What tastes better after a day of early spring yard work? We had fruit trees and raspberries to prune. By the time we were done, it was just starting to drizzle. It was just slightly chilly. To walk into the house and smell the chili in the crockpot was heavenly. Precooked beans and hamburger in the freezer make it a snap to mix up this meal. Simmer in the crockpot for a few hours or heat quickly on the stove top depending on the demands of your day. Any leftovers freeze well for lunch or dinner another day.

Quick and Easy Chili

½ lb hamburger
1 can condensed tomato soup
cup dried, minced onion
2 cups precooked red beans
1 tsp dried, minced garlic
2–3 tsp chili powder
2 Tbsp dehydrated green pepper
½ tsp dried basil
1 (14 oz) can diced tomatoes
¼ tsp black pepper

Combine all ingredients in a pan or slow cooker. Add water as needed to achieve desired consistency. Simmer for 15–20 minutes or until heated through and vegetables are tender. In a slow cooker, heat on low for 5–6 hours or on high for 2–3 hours.

I have a couple of cornbread recipes that I use. This one is very moist while my other one is more dry. It is all a matter of what you are in the mood for. This recipe calls for plain yogurt and bean puree to significantly lower the fat content. To learn more about making and using bean puree, click here. Enjoy!

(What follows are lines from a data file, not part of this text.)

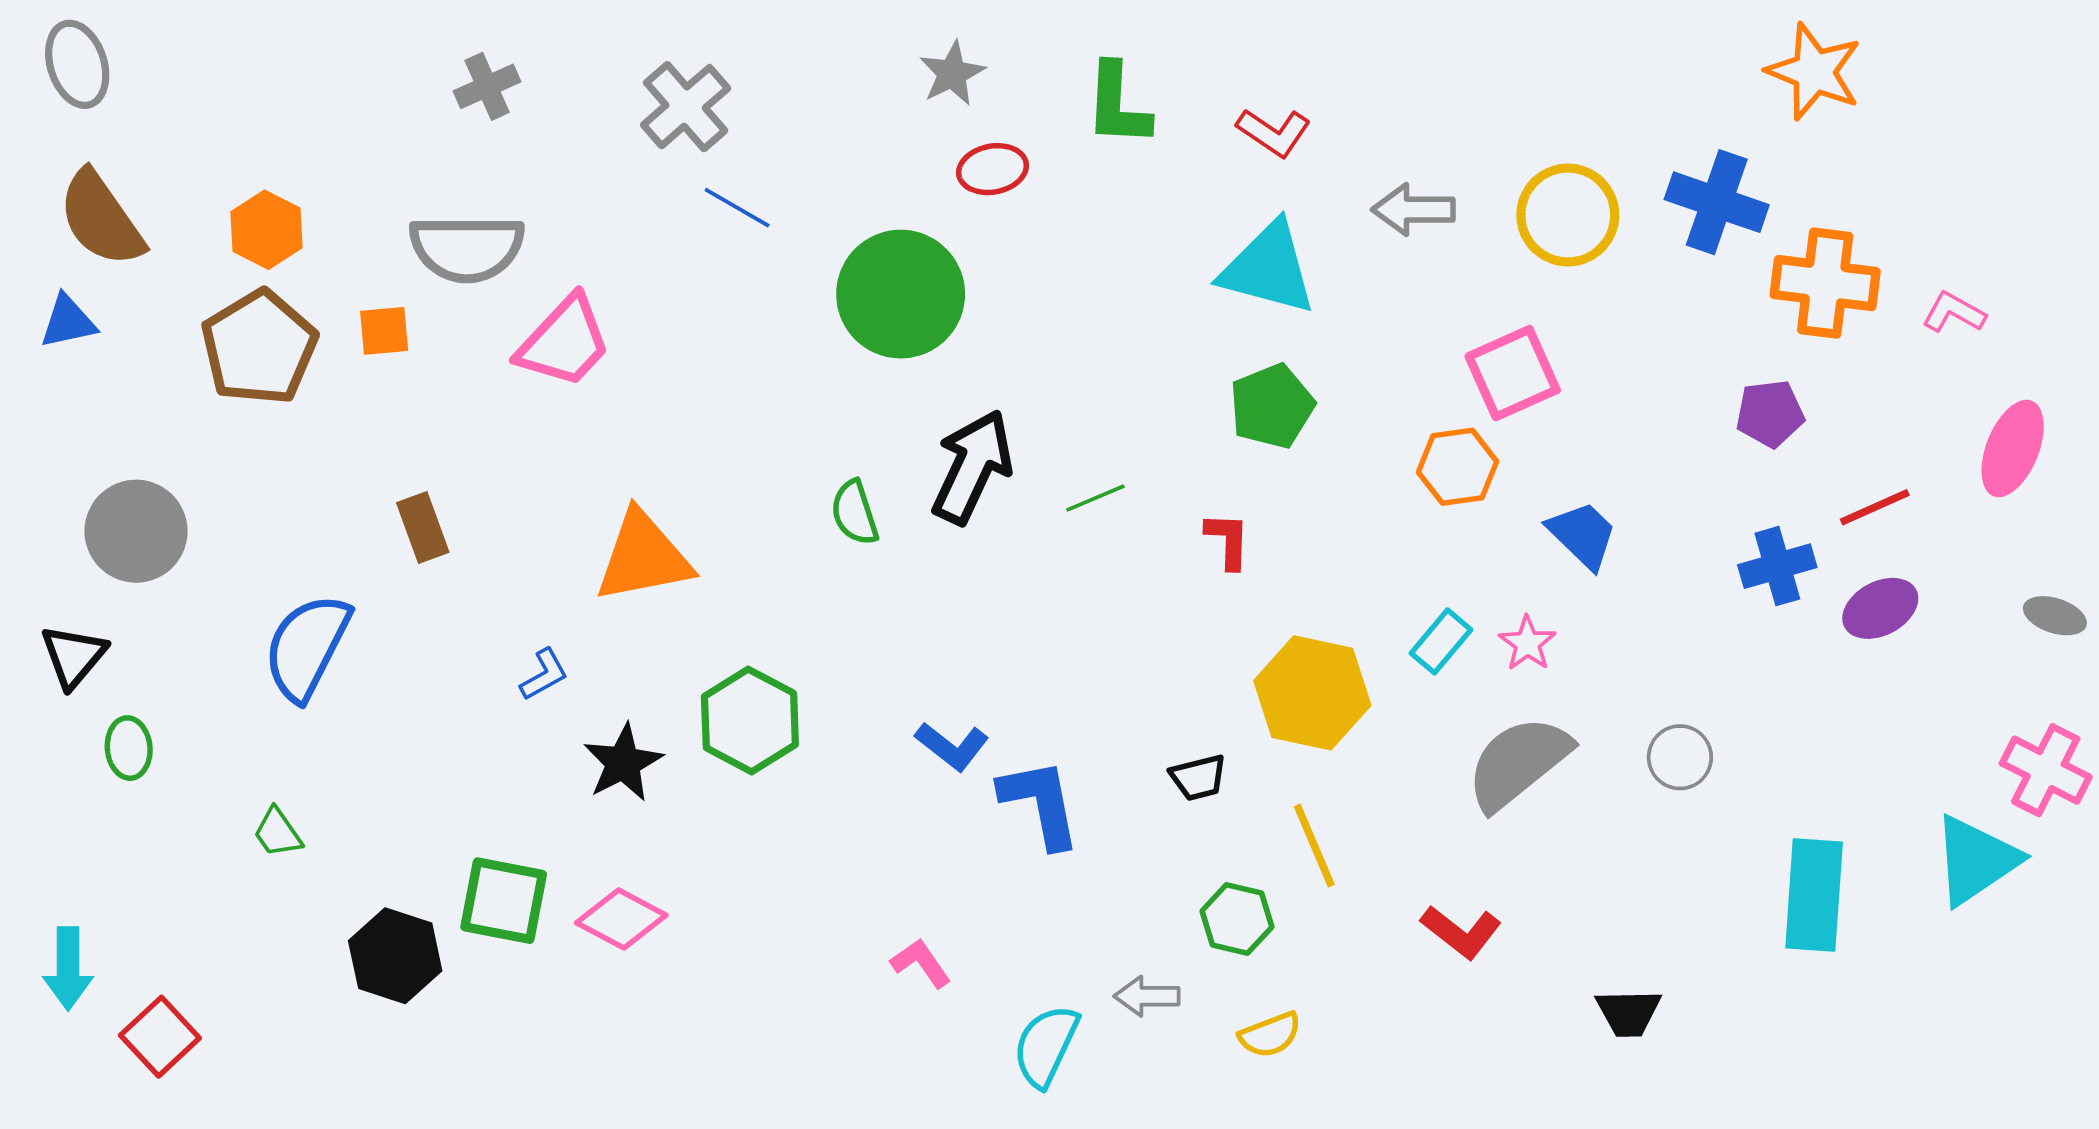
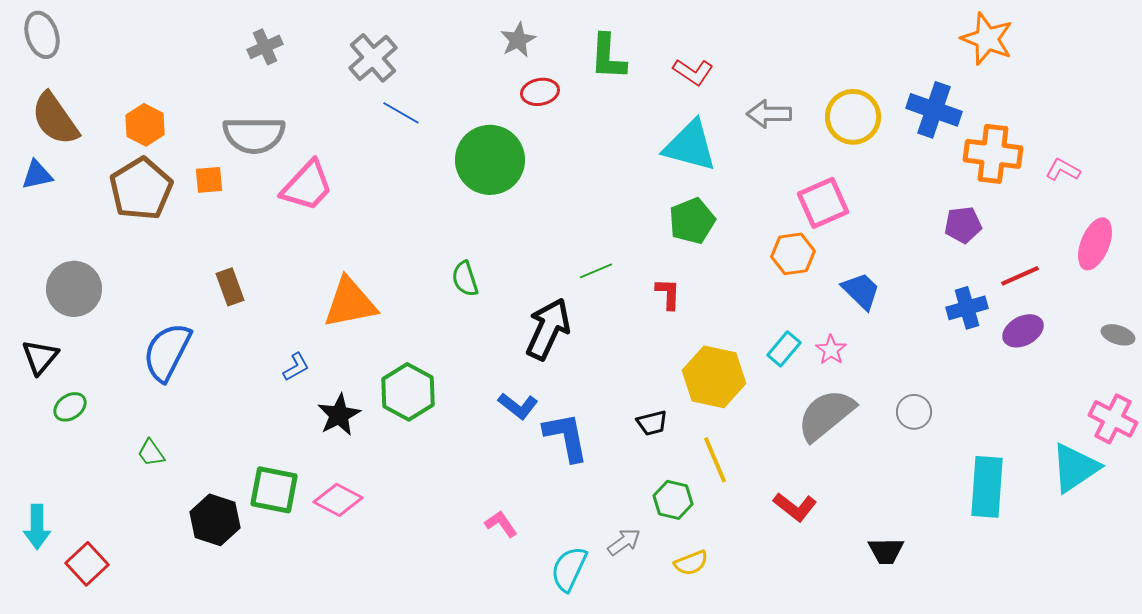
black arrow: (972, 467) -> (548, 329), moved
green ellipse: (129, 748) -> (70, 407), turned 60
gray arrow: (1147, 996) -> (624, 542), turned 144

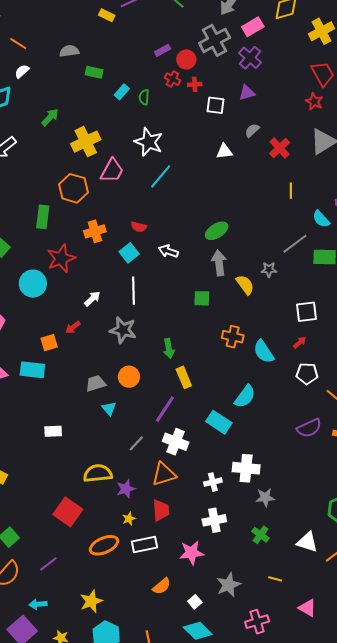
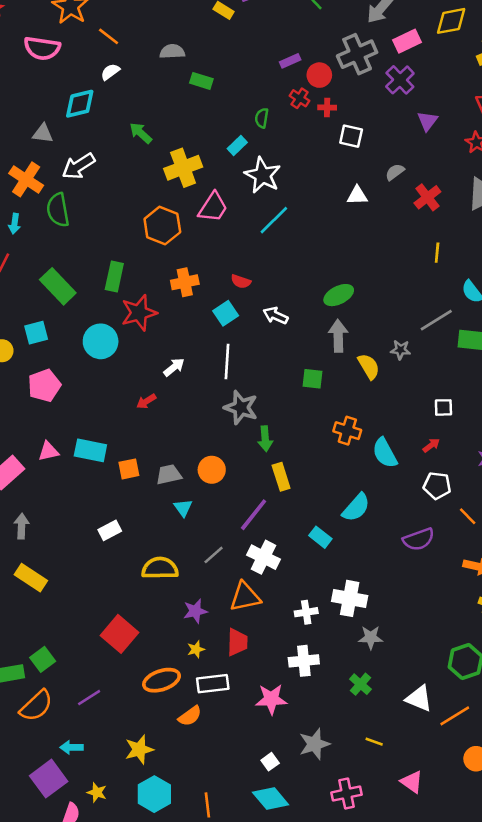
cyan rectangle: (122, 92) -> (237, 145), moved
purple triangle: (247, 93) -> (428, 121), moved, turned -42
green arrow: (50, 117) -> (141, 133), turned -96
green rectangle: (43, 217) -> (114, 277), moved
white square: (307, 312) -> (443, 407), size x0.7
gray star: (123, 330) -> (241, 407), moved
orange square: (49, 343) -> (129, 469), moved
cyan rectangle: (219, 422) -> (320, 537), size x0.7
purple semicircle: (309, 428) -> (419, 539), moved
white rectangle: (53, 431) -> (110, 530), turned -30
yellow semicircle: (98, 473) -> (160, 568), moved
orange semicircle: (162, 586) -> (190, 716), moved

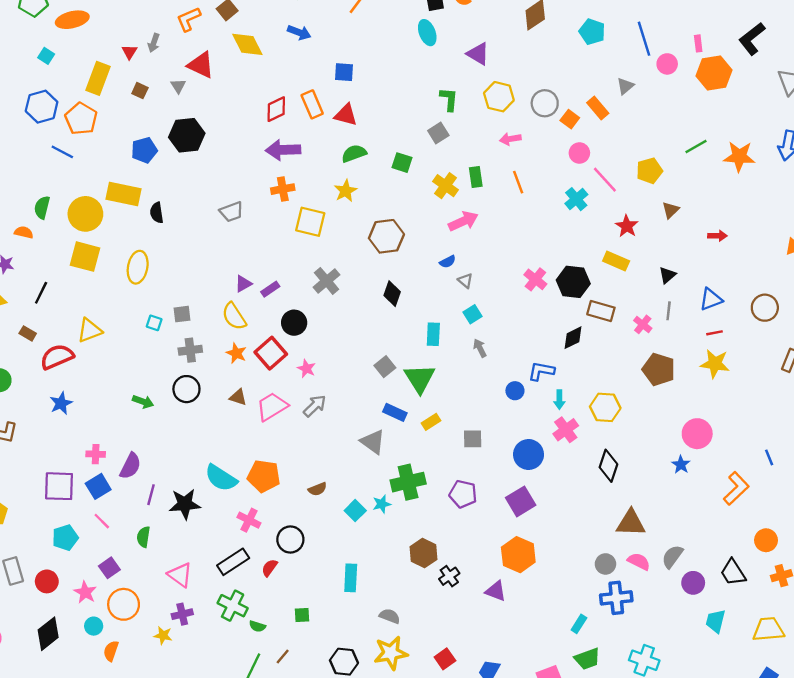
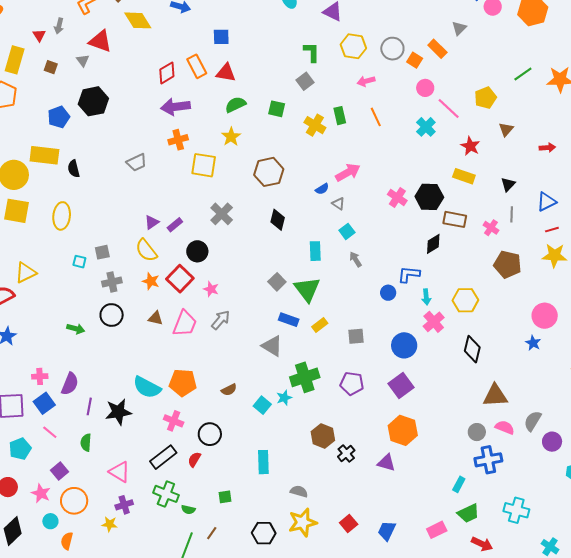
pink arrow: (463, 221) -> (348, 172), moved
pink trapezoid: (272, 407) -> (185, 324), turned 148

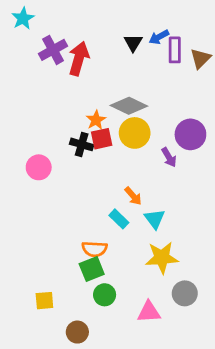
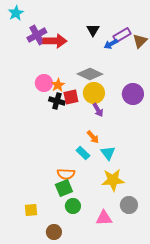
blue arrow: (159, 37) -> (111, 44), moved
purple rectangle: (175, 50) -> (122, 35), turned 60
red arrow: (79, 58) -> (55, 41), turned 75
orange star: (96, 120) -> (58, 85), moved
purple arrow: (169, 157) -> (98, 110), moved
pink circle: (39, 167) -> (44, 83), moved

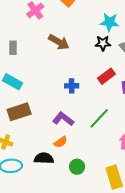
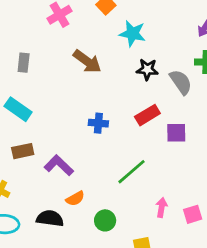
cyan star: (109, 22) -> (132, 34), moved
brown rectangle: (19, 112) -> (23, 151), size x0.7
purple L-shape: (63, 119) -> (59, 165), moved
green circle: (77, 167) -> (105, 220), moved

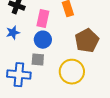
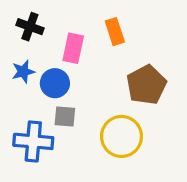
blue circle: (43, 40) -> (55, 83), moved

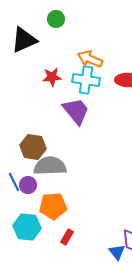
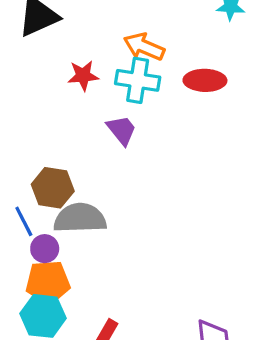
purple trapezoid: (76, 111) -> (122, 130), size x0.7
blue line: (14, 182) -> (24, 221), moved
orange pentagon: (53, 206) -> (48, 282), moved

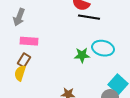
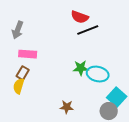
black line: (89, 17) -> (88, 30), turned -30
cyan ellipse: (103, 48) -> (98, 74), moved

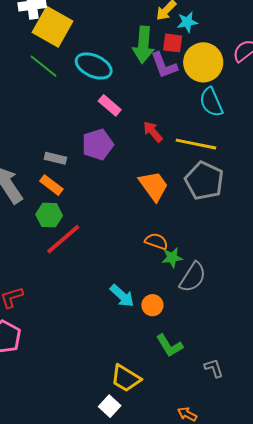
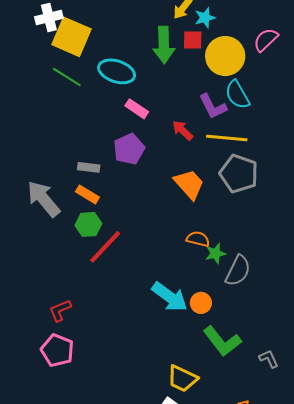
purple L-shape: (164, 65) -> (213, 106), moved
cyan arrow: (122, 296) -> (170, 297), size x1.4
green L-shape: (169, 346) -> (222, 341), size x1.4

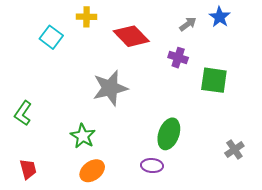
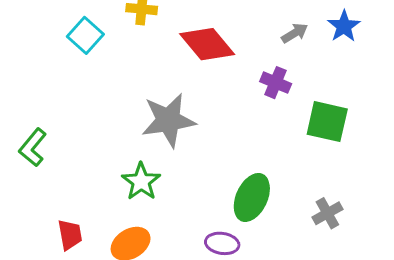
green star: (83, 136) -> (141, 182), moved
gray cross: (234, 150) -> (327, 213), moved
red trapezoid: (28, 169) -> (70, 235), moved

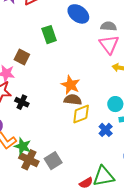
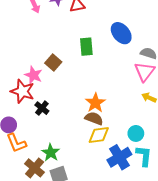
blue cross: (106, 130) -> (119, 157), size x1.6
green star: (23, 146) -> (51, 153), moved

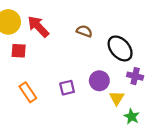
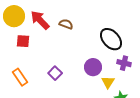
brown semicircle: (84, 31) -> (66, 24), moved
purple square: (67, 88) -> (55, 73), moved, turned -32
orange rectangle: (28, 92) -> (20, 77), moved

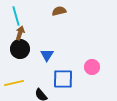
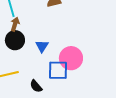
pink circle: (92, 67) -> (71, 58), moved, size x1.5

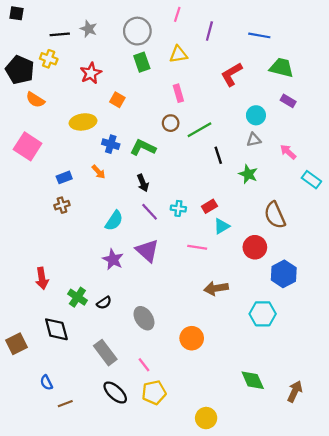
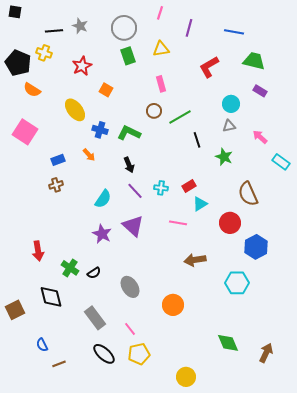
yellow ellipse: (83, 122) -> (75, 110), turned 60

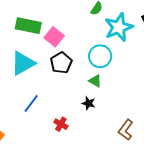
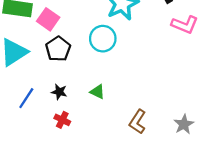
green triangle: (95, 81) -> (97, 92), moved
black star: (89, 103) -> (59, 92), moved

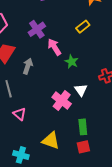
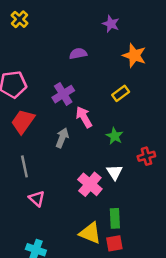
green star: (72, 62) -> (115, 136), moved
gray arrow: (28, 66) -> (62, 138), moved
yellow triangle: (51, 141) -> (90, 233), moved

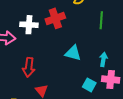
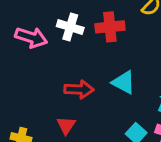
red arrow: (29, 67) -> (79, 89), moved, turned -108

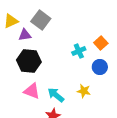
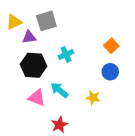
gray square: (41, 20) -> (46, 21), turned 36
cyan cross: (79, 51) -> (66, 54), moved
cyan arrow: (56, 95) -> (59, 90), moved

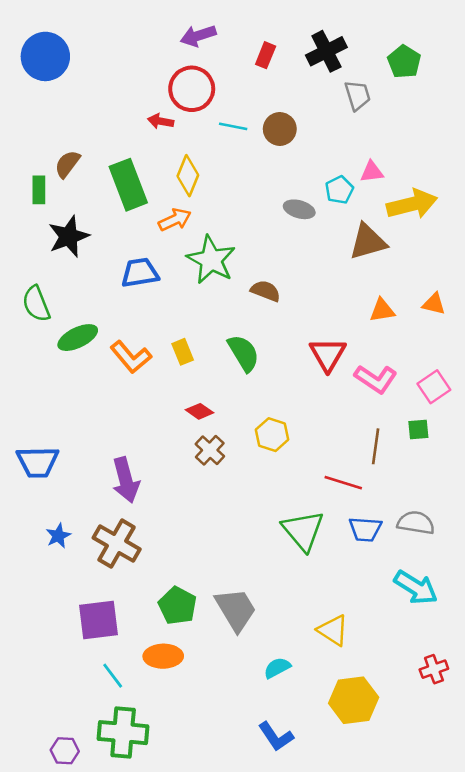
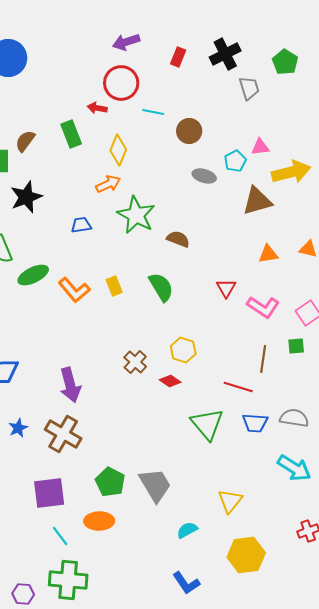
brown circle: (280, 129) -> (189, 131), moved
green rectangle: (128, 185) -> (71, 134), moved, size x0.7
blue trapezoid: (140, 273) -> (81, 225), size x0.7
red triangle: (328, 354) -> (226, 288), size x0.7
red diamond: (199, 411) -> (170, 381), moved
yellow triangle: (333, 630) -> (230, 501), turned 36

Moist and Delicious Cornbread

2 cups all-purpose flour
2 cups plain yogurt
2 cups corn meal
¾ cup white bean puree
½ cup sugar
2 Tbsp oil
1 tsp baking soda
2 Tbsp honey
1 ½ tsp salt
¼ cup water

Combine the dry ingredients. Add the wet ingredients and mix just until moistened. Pour batter into a greased 9x13-inch pan and bake at 400° F for 20–25 minutes or until a toothpick comes out clean. You can cut the recipe in half and it fills an 8x8-inch pan. Bake for 15–20 minutes.